Wolves have been the surprise package this season, sitting eighth and just six points shy of fourth-placed West Ham with two games in hand – so what is driving their bid for Champions League qualification?
Their total of 34 points is eight more than at the same stage last season. In fact, their 10 wins from 22 games played represents their most wins at this stage of a top-division season for 51 years – since recording 10 wins in 1970/71 under Bill McGarry – and that Wolves side went on to finish fourth.
Wolves’ standout strength has been their watertight defence. Their 17 goals conceded is bettered only by Manchester City this season and no other side in the division has conceded fewer goals from open play than Wolves’ 10 to date.
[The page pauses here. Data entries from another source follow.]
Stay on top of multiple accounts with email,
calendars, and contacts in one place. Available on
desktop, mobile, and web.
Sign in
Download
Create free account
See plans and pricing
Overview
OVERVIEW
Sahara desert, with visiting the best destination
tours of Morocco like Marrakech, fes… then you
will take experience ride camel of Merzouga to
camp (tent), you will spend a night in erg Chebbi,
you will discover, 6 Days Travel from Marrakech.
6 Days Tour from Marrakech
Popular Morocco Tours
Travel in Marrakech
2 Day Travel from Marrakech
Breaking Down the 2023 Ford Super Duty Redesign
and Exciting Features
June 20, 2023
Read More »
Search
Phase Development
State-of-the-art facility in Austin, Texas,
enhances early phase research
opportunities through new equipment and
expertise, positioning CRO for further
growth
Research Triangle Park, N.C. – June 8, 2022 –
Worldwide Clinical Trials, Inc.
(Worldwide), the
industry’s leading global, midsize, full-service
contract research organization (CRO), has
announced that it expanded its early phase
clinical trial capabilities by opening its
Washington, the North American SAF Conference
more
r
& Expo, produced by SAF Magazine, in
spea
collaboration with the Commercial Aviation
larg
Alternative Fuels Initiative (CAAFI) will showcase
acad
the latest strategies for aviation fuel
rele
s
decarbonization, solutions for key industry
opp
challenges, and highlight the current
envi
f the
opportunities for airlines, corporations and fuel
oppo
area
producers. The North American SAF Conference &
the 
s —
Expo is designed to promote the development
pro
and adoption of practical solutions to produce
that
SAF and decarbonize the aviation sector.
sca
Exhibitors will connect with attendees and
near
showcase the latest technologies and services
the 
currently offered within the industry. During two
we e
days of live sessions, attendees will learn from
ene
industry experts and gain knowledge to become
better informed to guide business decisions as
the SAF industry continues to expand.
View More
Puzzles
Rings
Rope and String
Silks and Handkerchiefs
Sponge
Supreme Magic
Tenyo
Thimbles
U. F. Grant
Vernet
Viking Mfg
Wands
At this stage last term, Wolves had conceded almost double the number of goals (31). Defensively, this is their joint-best season in the top tier ever. The last time they were this watertight was 83 years ago in 1938/39, when they went on to become Division One runners-up.
Only Manchester City have conceded fewer goals from set-pieces and Gabriel’s goal for Arsenal on Thursday night was the first goal Wolves have conceded from a corner in the Premier League this season.
Wolves’ forte has been preventing goals from being scored, outperforming their ‘expected goals against’ (xGa) coefficient more than any other Premier League side.
They currently have an xGa of 28.1, meaning, as a team, Bruno Lage’s side have prevented 11 extra goals from being scored. This is more than double the amount of next-best Chelsea, who have a differential of five.
This metric is related to the quality of chance the opposition has in front of goal, so while you could argue Wolves’ 11 goals prevented may be dependent on the opposition’s inability to score, credit must be given to Wolves’ defensive unit in stopping these shots from going in.
In addition, Wolves’ defensive actions of tackles, clearances and interceptions averages at 49.7 per game – only Leicester (50.2) have registered more in the Premier League this season.
Goalkeeper Jose Sa has arguably been one of the bargains of the season. The £6.8m buy from Olympiakos last summer has the best save percentage in the PL this season, saving 80.2 per cent of his shots faced.
He has conceded just 17 goals from 86 shots on target faced. By comparison, former Wolves stopper Rui Patricio had a 66 per cent save percentage last term. Factoring ‘keepers to start 10 or more Premier League games in a campaign, the last ‘keeper to finish a season with a save ratio of more than 80 per cent was David de Gea in 2017/18 with an 80.3 per cent save percentage.
Sa has prevented an extra 4.5 goals from being conceded – only Arsenal’s Aaron Ramsdale has stopped more Premier League goals from being scored this season (5.2). The Portuguese has also saved 51 shots from inside the box this term – only De Gea betters that statistic.
Another huge contributor to Wolves’ impressive defensive stats has been the consistent performances of their regular back three: Max Kilman, Conor Coady and Romain Saiss. All three had started every league game this season prior to Saiss’ call-up by Morocco for the recent Africa Cup of Nations. The trio cost Wolves a grand total of just £6m in the transfer market.
Lage’s side have certainly hit a purple patch in the Premier League, winning four of their last six games. They have conceded only five goals in their last 11 games, with just one goal conceded from open play in these last 11. Most impressively, they have achieved this feat despite playing all the current top-six sides. In the 11 games they have played against current top-half sides this season, they have conceded just six goals – the best record in the division.
Wolves’ Achilles heel this term has been scoring goals – only Norwich and Burnley have scored fewer than their 19 registered in the Premier League. The 1-0 defeat against Arsenal on Thursday was the 11th time in 22 games Wolves had failed to score in the league this season – only Norwich have failed to score in more.
However, when they do score, they make it count. Despite their low return of 19 goals, Lage’s side have managed to accrue 34 points, averaging 1.8 points per goal – the highest points-per-goal ratio of any Premier League side this campaign.
If Wolves can maintain defensive solidity and attacking efficiency, they could end up in Europe’s elite competition for the first time in 62 years – dating back to when they reached the European Cup quarter-finals under Stan Cullis in 1959/60.